▼
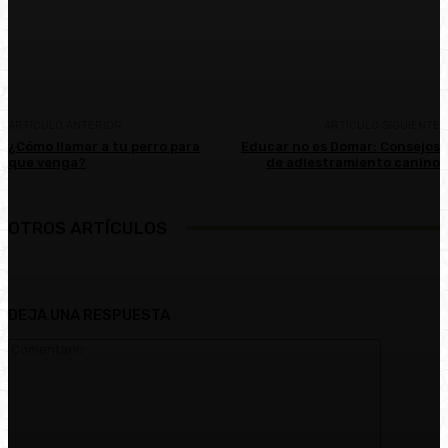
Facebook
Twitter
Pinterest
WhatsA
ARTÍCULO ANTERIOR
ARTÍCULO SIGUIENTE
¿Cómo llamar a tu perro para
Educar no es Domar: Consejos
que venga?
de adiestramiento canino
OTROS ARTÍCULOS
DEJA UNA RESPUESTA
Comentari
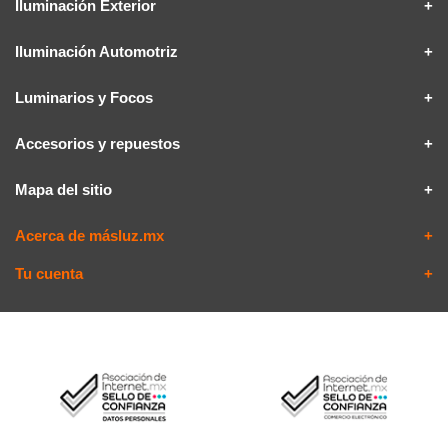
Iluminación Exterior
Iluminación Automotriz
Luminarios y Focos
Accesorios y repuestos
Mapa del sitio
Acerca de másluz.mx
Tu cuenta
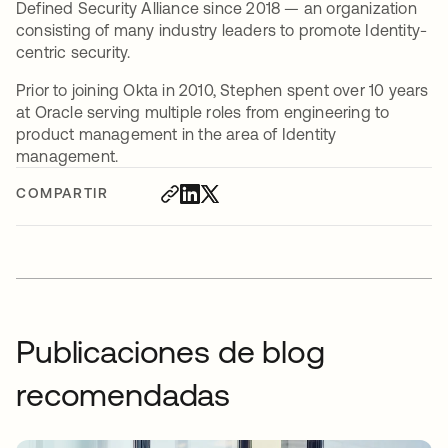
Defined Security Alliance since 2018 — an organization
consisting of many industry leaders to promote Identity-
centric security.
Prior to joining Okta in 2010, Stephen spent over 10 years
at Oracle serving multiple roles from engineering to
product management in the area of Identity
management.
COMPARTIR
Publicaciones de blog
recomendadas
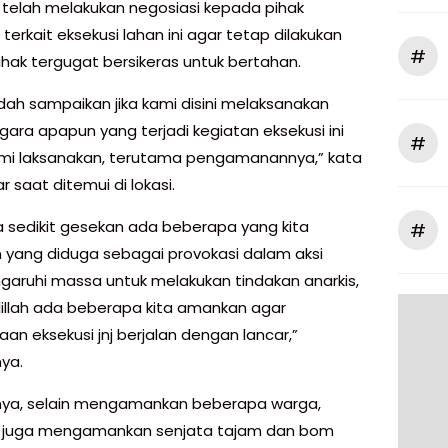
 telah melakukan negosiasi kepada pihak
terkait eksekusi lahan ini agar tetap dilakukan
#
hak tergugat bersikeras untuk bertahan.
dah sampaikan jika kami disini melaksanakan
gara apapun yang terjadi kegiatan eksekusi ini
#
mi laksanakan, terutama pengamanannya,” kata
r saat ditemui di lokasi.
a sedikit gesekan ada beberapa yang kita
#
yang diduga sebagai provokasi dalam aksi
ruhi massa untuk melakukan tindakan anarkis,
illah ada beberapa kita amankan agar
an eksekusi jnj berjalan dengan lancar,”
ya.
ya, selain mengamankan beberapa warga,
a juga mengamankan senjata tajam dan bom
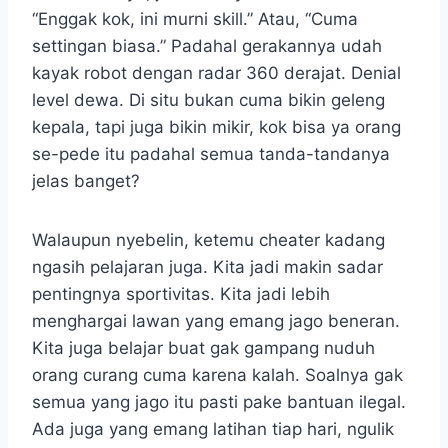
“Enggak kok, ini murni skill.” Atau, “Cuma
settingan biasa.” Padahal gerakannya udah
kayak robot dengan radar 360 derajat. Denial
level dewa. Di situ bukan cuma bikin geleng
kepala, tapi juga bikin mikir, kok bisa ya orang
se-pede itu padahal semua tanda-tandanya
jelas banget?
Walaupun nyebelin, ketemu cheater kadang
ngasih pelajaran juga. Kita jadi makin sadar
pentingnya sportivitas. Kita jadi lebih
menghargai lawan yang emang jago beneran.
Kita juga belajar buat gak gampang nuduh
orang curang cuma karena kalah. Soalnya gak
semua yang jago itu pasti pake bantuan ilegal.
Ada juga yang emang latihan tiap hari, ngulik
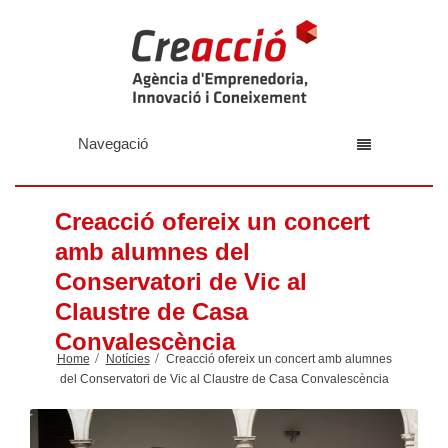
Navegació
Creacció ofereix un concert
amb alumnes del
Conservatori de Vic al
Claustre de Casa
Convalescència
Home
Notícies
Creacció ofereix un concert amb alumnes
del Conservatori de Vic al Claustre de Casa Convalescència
▲
▼
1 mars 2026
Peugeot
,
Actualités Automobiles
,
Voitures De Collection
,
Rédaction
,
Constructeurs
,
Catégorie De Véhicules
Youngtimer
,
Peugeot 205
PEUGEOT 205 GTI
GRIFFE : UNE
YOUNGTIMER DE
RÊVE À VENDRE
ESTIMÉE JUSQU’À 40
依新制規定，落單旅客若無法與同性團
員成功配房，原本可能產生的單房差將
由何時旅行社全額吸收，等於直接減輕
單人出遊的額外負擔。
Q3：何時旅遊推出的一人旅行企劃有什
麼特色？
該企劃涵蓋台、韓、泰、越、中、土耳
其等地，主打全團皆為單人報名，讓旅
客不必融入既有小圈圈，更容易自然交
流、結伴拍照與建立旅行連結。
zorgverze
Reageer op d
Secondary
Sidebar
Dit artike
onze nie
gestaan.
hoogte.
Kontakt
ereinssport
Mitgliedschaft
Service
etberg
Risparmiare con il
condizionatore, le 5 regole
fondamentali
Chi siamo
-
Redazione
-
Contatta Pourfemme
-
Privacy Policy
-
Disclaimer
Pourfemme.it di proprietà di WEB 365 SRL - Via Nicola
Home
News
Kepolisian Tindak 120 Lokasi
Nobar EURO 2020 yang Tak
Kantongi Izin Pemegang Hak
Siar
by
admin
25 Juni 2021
▲
* **TASK STATEMENT**
Would you please show every line of the material above that includes the string "agar"?

* **RESULT FOR THIS TASK**
terkait eksekusi lahan ini agar tetap dilakukan
illah ada beberapa kita amankan agar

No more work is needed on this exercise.